Do you feel certification was a worthwhile investment of time and money?
Absolutely! I was (and still am) investing that time and energy in growing and changing my knowledge and skills about a particular subject domain. And I was also investing in myself. Taking on the certifications challenged me to get the facts right, find the data and let it speak for itself, and then follow where it led. Follow the money; follow the access control accounting records; ask what that indicator is trying to tell me, and dig, think, keep looking, and keep asking, ‘what does that indicator imply or suggest has already happened?’

On a personal level, forcing myself to excel at these certifications challenged me to prove what I know, what I can learn, and just how much more I still have to learn. So they were all great confidence boosters and humbling experiences at the same time. But there’s just so much out there to keep learning about all of this!

Making the business case to my department chair was easy. My university has invested its money and my time in earning these certifications and in putting them to work in our various teaching and learning programs. Demonstrating the ROI we’d achieve, and then making that payoff happen, has been straightforward. It’s also been great fun!

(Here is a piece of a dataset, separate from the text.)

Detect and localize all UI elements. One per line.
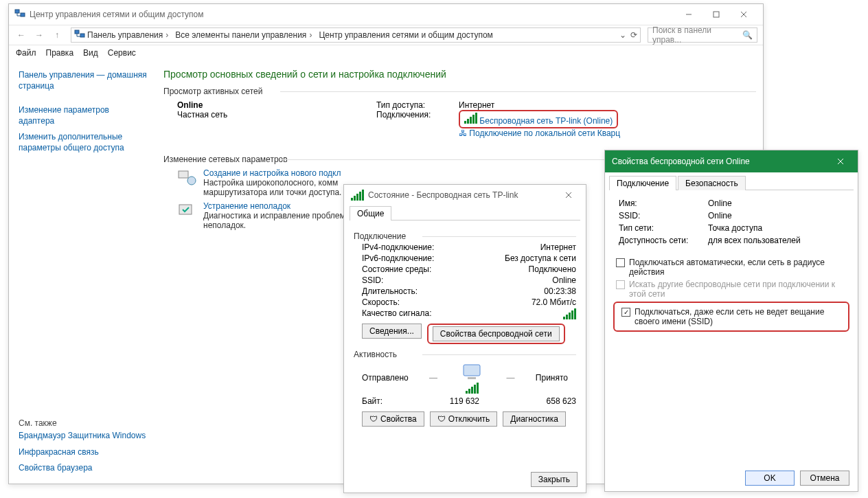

How has the knowledge you’ve gained from the process helped you in your work?
Immensely! On a very practical level, it’s triggered a lifelong ambition to write books. When ISC2 needed to update the SSCP Study Guide, they told their publisher they wanted a book that would teach as well as guide, that took its readers along a learning journey through the domains in ways that made sense. They wanted it to reflect how these domains are taught. The marriage of ERAU’s teaching of the SSCP, as a cornerstone of our MSSA program’s cybersecurity administrator specialization, and this book project were a natural. My recently earned SSCP became the linchpin in putting that book, and then its CBK follow-on, together.

Having these credentials has also opened me up to other possibilities. They open doors into organizations and industries other than the ones I’ve been part of for much of my life. More importantly, they open doorways within myself. Getting certified let me see things – things within their domains and well outside of them – in wholly new ways. It’s exciting!

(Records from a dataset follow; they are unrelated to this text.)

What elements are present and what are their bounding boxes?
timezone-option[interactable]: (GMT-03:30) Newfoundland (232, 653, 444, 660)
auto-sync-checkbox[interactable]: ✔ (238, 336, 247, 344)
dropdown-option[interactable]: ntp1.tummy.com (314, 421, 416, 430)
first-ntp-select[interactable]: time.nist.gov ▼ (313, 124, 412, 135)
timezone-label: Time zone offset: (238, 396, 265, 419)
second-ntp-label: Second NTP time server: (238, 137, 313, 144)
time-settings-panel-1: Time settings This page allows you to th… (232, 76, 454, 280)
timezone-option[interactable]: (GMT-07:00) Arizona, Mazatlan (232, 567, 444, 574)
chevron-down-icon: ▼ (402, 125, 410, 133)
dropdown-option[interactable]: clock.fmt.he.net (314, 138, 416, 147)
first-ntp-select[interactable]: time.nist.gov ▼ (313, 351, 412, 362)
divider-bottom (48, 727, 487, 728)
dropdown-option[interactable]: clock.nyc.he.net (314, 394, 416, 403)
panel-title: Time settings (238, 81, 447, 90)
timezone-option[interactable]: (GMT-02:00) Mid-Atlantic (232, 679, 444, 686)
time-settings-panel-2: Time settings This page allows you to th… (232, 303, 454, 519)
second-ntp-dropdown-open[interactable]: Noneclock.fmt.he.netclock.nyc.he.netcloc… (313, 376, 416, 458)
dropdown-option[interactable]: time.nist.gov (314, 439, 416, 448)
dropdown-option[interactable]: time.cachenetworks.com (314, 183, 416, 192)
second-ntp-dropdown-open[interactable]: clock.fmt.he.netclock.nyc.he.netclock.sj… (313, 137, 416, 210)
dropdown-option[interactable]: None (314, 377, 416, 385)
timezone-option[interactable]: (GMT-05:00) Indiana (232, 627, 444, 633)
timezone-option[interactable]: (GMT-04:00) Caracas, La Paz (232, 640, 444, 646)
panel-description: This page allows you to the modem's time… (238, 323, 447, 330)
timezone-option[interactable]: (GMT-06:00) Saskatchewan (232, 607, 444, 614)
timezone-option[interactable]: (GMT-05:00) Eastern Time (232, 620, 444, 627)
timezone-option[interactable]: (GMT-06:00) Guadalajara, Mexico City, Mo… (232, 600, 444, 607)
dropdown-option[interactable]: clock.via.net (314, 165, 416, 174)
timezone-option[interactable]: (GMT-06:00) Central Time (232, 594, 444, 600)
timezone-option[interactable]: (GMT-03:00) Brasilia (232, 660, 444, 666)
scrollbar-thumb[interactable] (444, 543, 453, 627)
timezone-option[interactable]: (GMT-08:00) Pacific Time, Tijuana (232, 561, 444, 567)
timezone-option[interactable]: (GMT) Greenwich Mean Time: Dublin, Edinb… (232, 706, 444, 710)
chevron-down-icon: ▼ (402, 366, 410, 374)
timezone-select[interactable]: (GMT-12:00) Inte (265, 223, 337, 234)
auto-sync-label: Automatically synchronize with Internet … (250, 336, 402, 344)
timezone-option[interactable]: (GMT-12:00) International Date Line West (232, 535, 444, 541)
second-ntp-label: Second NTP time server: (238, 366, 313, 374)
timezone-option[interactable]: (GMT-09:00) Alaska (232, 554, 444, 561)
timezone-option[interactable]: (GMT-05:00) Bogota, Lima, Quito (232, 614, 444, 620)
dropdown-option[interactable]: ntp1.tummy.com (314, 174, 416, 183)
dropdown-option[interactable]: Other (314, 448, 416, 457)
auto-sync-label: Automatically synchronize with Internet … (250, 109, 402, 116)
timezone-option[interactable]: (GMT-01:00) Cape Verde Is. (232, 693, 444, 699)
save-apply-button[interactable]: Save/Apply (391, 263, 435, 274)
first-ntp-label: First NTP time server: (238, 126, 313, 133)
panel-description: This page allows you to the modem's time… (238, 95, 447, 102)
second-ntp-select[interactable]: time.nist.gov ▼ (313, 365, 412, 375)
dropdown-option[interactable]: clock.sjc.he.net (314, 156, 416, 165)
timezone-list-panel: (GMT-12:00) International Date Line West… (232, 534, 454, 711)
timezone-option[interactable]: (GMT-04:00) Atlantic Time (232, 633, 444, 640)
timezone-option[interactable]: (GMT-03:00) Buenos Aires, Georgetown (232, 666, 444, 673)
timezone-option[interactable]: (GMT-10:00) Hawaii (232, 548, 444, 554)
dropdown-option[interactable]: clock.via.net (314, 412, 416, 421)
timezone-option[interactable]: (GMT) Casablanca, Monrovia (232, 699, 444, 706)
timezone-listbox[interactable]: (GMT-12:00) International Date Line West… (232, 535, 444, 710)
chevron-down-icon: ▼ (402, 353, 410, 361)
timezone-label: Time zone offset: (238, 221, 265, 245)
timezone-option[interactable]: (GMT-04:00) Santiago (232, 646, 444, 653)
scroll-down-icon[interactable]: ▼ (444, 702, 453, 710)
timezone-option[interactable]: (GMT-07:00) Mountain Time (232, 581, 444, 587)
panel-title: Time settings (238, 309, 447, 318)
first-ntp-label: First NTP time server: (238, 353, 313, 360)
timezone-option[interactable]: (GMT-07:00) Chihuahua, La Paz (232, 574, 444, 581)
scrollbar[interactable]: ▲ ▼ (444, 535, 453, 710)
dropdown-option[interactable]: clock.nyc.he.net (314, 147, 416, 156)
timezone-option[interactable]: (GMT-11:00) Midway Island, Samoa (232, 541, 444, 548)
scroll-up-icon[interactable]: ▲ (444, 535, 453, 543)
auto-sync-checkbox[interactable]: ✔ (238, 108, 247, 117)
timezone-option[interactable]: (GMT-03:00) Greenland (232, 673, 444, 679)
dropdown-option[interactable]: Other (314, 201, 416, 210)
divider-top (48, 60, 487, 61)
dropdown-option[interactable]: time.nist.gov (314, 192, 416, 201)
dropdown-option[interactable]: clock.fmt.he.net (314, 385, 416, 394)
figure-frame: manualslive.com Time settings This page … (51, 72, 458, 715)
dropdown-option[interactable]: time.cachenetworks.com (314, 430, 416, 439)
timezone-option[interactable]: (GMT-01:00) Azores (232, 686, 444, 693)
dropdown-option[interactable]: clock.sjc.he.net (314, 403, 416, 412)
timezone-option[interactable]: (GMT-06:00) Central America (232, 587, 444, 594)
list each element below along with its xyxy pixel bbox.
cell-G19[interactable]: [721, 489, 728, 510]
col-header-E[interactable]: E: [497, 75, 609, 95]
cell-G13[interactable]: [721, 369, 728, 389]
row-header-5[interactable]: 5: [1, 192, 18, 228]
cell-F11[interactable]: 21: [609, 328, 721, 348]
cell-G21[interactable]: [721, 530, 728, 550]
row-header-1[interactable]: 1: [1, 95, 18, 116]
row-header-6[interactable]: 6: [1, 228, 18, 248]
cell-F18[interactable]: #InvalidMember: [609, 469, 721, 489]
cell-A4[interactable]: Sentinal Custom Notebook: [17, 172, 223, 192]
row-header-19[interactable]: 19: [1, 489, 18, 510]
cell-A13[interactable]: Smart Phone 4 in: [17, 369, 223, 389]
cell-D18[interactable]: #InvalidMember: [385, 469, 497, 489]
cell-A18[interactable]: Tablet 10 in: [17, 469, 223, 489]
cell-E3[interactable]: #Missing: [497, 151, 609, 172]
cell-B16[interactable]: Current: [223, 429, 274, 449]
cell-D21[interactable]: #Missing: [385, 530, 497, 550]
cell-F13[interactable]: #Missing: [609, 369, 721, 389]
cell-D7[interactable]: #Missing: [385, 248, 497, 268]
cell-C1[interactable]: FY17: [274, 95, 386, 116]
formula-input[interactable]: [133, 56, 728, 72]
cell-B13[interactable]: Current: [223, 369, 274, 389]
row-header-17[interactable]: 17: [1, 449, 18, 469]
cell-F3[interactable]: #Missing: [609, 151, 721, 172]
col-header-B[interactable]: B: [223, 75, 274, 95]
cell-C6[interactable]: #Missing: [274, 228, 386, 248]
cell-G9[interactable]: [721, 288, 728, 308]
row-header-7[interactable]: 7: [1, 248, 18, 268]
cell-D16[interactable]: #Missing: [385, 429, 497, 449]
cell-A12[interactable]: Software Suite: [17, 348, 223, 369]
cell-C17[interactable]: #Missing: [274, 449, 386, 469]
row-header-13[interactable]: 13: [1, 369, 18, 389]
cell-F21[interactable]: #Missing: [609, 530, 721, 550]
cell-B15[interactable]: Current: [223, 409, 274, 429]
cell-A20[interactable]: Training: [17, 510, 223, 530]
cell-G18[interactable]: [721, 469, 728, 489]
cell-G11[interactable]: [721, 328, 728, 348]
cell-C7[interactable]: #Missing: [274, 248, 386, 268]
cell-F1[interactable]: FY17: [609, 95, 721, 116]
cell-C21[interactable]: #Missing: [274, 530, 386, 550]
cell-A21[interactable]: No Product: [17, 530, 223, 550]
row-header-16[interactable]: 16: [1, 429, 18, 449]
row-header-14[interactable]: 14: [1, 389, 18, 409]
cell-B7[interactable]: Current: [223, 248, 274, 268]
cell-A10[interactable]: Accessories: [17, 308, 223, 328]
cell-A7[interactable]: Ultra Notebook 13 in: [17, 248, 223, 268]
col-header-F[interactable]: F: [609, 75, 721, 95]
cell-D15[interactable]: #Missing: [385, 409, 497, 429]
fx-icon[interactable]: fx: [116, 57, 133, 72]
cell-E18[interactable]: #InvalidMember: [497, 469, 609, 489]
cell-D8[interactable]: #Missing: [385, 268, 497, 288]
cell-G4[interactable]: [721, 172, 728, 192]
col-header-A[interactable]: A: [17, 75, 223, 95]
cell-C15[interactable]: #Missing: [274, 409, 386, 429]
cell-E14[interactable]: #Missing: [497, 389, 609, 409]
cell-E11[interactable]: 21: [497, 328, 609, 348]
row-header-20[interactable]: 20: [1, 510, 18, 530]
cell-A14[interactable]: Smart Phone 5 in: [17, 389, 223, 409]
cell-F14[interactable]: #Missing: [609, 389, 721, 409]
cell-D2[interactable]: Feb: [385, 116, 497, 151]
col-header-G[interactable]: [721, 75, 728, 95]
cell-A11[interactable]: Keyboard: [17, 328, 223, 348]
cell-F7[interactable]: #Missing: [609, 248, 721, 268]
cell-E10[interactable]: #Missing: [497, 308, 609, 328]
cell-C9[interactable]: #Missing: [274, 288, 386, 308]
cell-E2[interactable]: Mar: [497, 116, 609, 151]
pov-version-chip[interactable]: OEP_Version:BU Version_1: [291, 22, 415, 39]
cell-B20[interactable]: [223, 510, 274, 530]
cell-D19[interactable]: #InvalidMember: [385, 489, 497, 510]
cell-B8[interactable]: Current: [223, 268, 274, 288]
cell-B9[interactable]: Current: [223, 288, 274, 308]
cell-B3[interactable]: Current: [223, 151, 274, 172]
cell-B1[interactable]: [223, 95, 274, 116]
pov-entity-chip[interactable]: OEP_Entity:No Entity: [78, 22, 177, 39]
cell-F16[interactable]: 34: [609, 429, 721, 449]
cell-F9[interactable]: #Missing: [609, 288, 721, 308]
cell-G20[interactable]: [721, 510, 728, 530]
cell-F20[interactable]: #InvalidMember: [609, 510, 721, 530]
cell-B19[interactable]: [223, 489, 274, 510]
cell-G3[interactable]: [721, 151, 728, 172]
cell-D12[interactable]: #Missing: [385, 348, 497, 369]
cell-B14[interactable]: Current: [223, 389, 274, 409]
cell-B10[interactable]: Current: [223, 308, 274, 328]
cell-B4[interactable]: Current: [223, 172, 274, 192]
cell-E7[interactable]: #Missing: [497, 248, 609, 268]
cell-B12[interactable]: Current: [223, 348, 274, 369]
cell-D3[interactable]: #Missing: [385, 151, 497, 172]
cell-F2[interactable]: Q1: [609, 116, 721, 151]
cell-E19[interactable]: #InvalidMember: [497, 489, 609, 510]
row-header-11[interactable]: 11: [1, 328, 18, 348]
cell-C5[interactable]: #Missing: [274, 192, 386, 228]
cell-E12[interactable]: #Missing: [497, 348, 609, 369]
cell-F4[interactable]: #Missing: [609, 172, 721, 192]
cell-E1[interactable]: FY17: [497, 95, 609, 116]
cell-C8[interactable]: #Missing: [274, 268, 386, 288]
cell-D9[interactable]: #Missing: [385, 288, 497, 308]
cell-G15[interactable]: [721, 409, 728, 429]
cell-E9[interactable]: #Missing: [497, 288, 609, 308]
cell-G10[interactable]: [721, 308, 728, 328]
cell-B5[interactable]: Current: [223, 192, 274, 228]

What other thoughts would you offer for those considering a security certification?
Let’s face it: Opportunity goes to the well-prepared. And living in dangerous and dynamic times, each of us needs to be so much better prepared to face tomorrow than we were today. We’re all at risk. Everything we value, everyone we hold dear, is held hostage to the badly misinformed decisions of the well-intended; is a target of opportunityto those with malice at heart. That last group of people, the “bad guys,” the black hats, is already outspending most legitimate businesses and organizations when it comes to investing in their knowledge, skills and abilities to attack.

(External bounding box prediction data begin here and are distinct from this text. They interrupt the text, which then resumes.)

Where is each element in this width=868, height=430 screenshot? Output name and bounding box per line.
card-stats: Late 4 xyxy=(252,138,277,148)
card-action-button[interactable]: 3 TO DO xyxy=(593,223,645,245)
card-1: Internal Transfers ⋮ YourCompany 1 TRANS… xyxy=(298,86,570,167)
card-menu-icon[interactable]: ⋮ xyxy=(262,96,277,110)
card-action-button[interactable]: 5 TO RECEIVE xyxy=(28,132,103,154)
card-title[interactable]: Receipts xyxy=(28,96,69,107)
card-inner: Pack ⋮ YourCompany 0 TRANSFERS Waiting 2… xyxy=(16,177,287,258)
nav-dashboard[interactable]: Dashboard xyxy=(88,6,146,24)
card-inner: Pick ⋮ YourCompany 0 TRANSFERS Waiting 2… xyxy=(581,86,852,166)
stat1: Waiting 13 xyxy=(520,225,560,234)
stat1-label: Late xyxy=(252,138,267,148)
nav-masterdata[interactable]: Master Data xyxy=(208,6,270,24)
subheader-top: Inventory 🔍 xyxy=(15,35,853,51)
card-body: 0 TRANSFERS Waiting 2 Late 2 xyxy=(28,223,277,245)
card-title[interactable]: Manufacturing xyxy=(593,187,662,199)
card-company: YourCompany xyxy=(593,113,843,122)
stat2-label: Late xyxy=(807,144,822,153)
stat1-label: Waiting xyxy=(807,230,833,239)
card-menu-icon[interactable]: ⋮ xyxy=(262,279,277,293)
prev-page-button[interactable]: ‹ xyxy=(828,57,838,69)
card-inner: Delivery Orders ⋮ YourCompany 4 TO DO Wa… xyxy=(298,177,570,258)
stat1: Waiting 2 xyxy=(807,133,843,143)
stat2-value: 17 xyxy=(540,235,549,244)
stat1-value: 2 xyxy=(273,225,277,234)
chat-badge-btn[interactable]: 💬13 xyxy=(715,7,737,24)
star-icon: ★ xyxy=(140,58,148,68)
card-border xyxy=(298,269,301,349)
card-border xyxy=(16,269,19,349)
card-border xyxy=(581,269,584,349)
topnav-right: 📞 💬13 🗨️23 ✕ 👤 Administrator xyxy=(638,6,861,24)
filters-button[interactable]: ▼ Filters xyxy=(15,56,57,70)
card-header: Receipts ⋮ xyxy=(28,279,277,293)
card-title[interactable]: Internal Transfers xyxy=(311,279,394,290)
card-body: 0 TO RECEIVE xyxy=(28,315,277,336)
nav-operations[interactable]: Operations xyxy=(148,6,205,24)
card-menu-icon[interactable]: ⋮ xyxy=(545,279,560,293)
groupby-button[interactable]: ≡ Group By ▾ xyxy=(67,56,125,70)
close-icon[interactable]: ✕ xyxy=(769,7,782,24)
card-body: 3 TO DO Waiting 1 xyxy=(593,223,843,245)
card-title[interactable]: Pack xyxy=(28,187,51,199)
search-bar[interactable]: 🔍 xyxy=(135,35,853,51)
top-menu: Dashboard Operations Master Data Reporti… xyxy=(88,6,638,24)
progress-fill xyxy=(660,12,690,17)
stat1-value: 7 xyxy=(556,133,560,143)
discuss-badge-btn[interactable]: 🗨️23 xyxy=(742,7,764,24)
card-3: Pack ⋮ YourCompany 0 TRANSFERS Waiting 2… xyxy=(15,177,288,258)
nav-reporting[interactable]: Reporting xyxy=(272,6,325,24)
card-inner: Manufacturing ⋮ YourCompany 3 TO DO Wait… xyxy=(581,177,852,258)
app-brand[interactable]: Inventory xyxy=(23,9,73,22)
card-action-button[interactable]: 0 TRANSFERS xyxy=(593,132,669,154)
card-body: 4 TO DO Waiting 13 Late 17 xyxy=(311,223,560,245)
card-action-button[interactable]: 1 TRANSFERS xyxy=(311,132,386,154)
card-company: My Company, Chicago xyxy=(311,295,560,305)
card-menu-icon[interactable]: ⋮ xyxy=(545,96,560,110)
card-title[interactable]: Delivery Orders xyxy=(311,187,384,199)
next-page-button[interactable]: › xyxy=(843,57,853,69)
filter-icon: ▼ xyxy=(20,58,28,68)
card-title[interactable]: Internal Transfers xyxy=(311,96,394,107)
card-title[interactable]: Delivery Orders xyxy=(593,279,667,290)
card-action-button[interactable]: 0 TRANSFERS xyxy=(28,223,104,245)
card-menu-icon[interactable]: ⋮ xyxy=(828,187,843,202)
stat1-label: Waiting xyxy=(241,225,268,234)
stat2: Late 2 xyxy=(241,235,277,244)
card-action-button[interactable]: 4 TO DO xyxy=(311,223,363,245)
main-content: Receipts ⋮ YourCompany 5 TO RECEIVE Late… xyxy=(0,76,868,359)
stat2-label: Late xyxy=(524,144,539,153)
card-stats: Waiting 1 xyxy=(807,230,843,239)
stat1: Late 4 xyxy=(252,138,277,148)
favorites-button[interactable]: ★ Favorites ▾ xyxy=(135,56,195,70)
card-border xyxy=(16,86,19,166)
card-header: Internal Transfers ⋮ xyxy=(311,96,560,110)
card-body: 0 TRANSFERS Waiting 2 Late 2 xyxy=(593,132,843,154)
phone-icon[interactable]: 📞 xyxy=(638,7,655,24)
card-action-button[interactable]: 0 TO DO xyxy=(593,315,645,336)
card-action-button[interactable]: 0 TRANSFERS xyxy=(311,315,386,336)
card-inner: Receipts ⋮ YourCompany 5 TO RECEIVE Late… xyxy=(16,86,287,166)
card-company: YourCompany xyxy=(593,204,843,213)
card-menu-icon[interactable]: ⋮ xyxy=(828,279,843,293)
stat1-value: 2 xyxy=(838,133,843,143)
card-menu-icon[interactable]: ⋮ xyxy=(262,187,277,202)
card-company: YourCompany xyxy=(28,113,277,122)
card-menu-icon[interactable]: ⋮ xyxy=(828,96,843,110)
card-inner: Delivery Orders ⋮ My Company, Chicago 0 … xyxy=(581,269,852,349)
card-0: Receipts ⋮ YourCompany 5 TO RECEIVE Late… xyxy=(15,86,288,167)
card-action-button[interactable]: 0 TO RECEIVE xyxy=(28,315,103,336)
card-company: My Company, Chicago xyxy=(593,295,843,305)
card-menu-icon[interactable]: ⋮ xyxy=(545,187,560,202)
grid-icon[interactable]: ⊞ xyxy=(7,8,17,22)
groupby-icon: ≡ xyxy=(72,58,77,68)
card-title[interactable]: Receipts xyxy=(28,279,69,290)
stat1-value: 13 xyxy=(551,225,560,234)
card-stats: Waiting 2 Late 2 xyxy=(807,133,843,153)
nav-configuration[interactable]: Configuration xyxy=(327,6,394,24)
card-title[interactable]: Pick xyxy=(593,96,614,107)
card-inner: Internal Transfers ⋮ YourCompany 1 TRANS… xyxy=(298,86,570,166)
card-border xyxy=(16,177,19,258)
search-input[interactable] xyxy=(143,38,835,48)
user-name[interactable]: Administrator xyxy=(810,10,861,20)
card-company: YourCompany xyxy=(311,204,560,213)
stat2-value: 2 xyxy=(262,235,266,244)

The right certification, earned at the right time in your journey, is part of being prepared.

Ninety-nine percent of the headline-grabbing data breaches, the ransom attacks, the intrusions into information systems have been blamed on management making the wrong decisions. Managers and leaders in every organization desperately need people who can marry the technologies of IT security to the business needs for dependability, safety, reliability, confidentiality, and privacy for their information and information systems. They need us. I keep hearing recruiters and industry groups saying that the North American market has over a million jobs begging for people who can collaborate with end users and their managers to keep the lifeblood of their companies and organizations secure.

Getting certified – in any domain – can and should be mind-expanding. It’s the opportunity to see things in different ways, while at the same time benchmarking what you know, what you can do with that knowledge, and how you think.